### Work request
Pick out all lines with the word "Infusion" from the records that follow.
▶
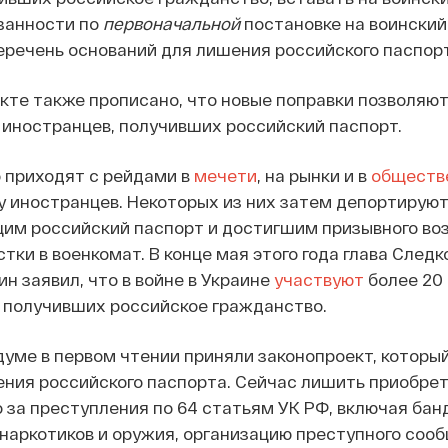
занности по
первоначальной
постановке на воинский
еречень оснований для лишения российского паспор
кте также прописано, что новые поправки позволяю
иностранцев, получивших российский паспорт.
 приходят с рейдами в
мечети
, на рынки и в
обществ
 у иностранцев. Некоторых из них затем депортируют
им российский паспорт и достигшим призывного воз
тки в военкомат. В конце мая этого года глава След
н заявил, что в войне в Украине
участвуют
более 20
 получивших российское гражданство.
осдуме в первом чтении приняли законопроект, котор
ния российского паспорта. Сейчас лишить приобре
за преступления по 64 статьям УК РФ, включая бан
наркотиков и оружия, организацию преступного соо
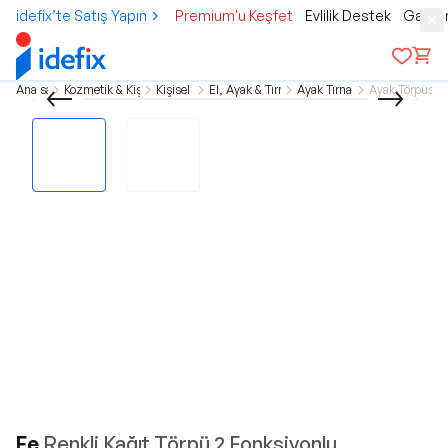
idefix’te Satış Yapın
Premium'u Keşfet
Evlilik Destek
Gamer
Ana sayfa
Kozmetik & Kişisel Bakım
Kişisel Bakım
El, Ayak & Tırnak Bakımı
Ayak Tırnak Bakımı
Ayak Törpüsü,
Fe
Renkli Kağıt Törpü 2 Fonksiyonlu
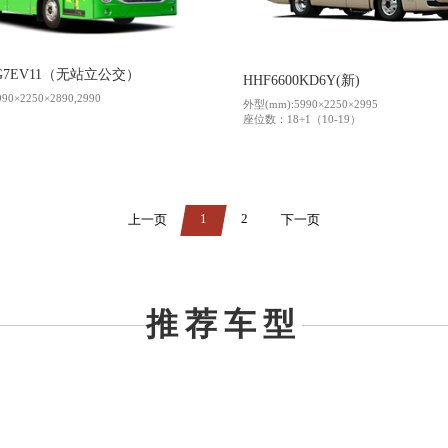
9G7EV11（无站立公交）
HHF6600KD6Y(新)
90×2250×2890,2990
外型(mm):5990×2250×2995
座位数：18+1（10-19）
1
2
上一页
下一页
推荐车型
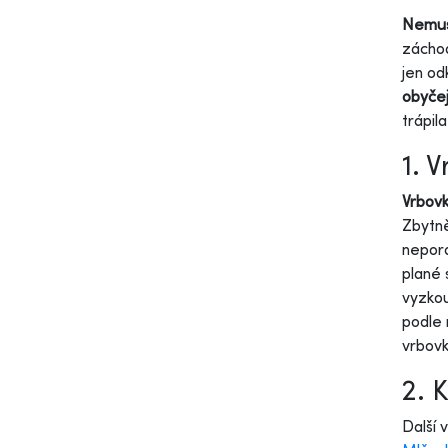
Nemusí
záchod
jen od
obyčej
trápil
1. 
Vrbov
Zbytně
nepora
plané 
vyzkou
podle 
vrbovk
2. 
Další 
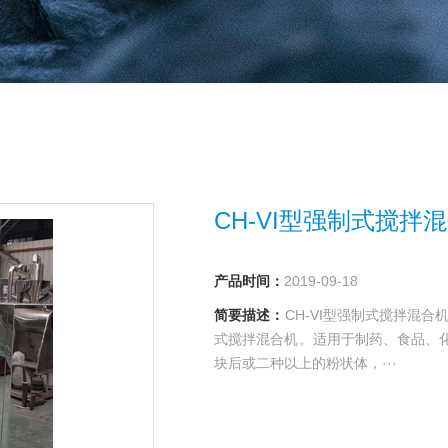
CH-VI型强制式搅拌
产品时间：
2019-09-18
简要描述：
CH-VI型强制式搅拌混合
式搅拌混合机。适用于制药、食品、
块后或二种以上的粉状体，···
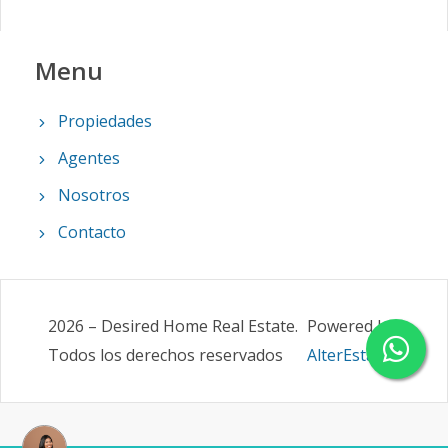
Menu
Propiedades
Agentes
Nosotros
Contacto
2026
–
Desired Home Real Estate
.
Powered by
Todos los derechos reservados
AlterEstate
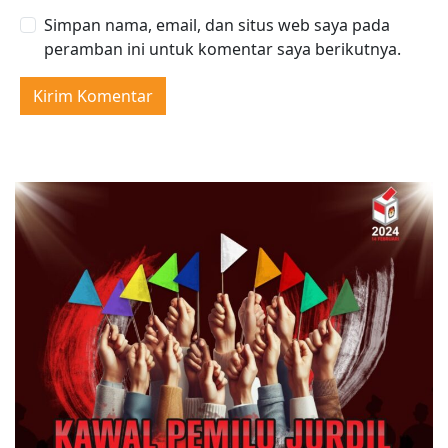
Simpan nama, email, dan situs web saya pada
peramban ini untuk komentar saya berikutnya.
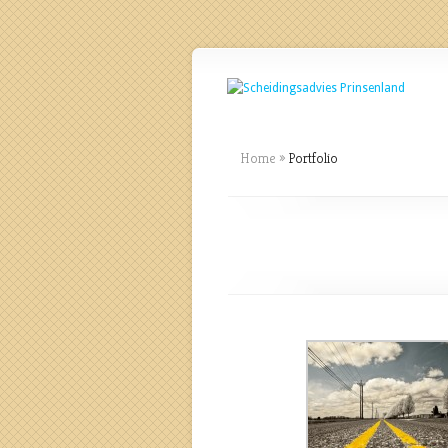
Home
»
Portfolio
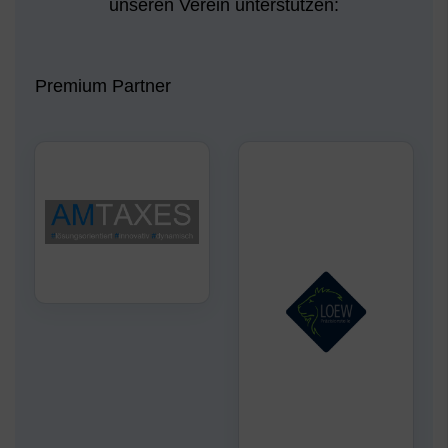
unseren Verein unterstützen:
Premium Partner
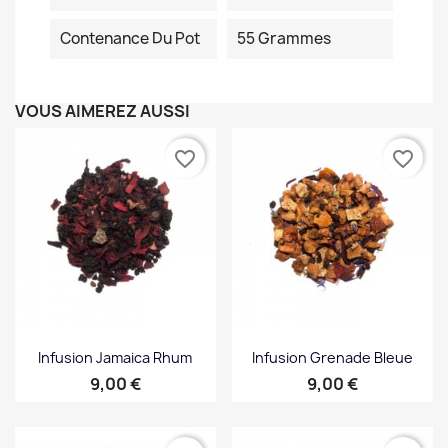
Contenance Du Pot
55 Grammes
VOUS AIMEREZ AUSSI
favorite_border
favorite_border
Infusion Jamaica Rhum
Infusion Grenade Bleue
Prix
Prix
9,00 €
9,00 €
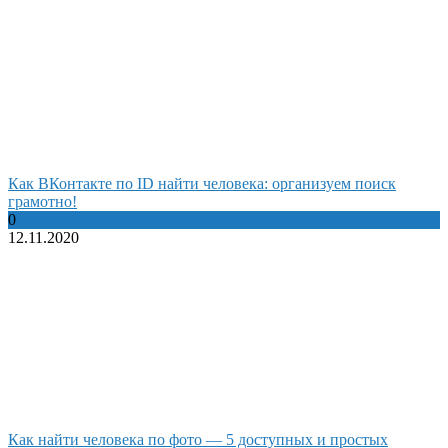
Как ВКонтакте по ID найти человека: организуем поиск
грамотно!
0
12.11.2020
Как найти человека по фото — 5 доступных и простых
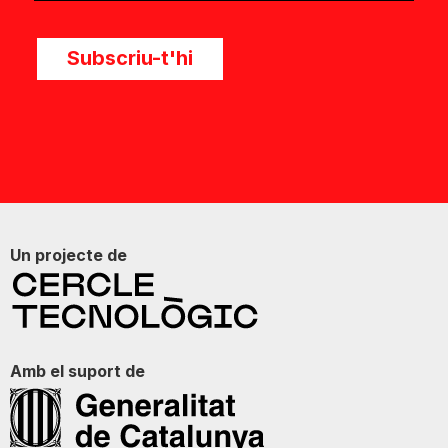
Subscriu-t'hi
Un projecte de
Amb el suport de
◀
### Output below
Infusion Jamaica Rhum
Infusion Grenade Bleue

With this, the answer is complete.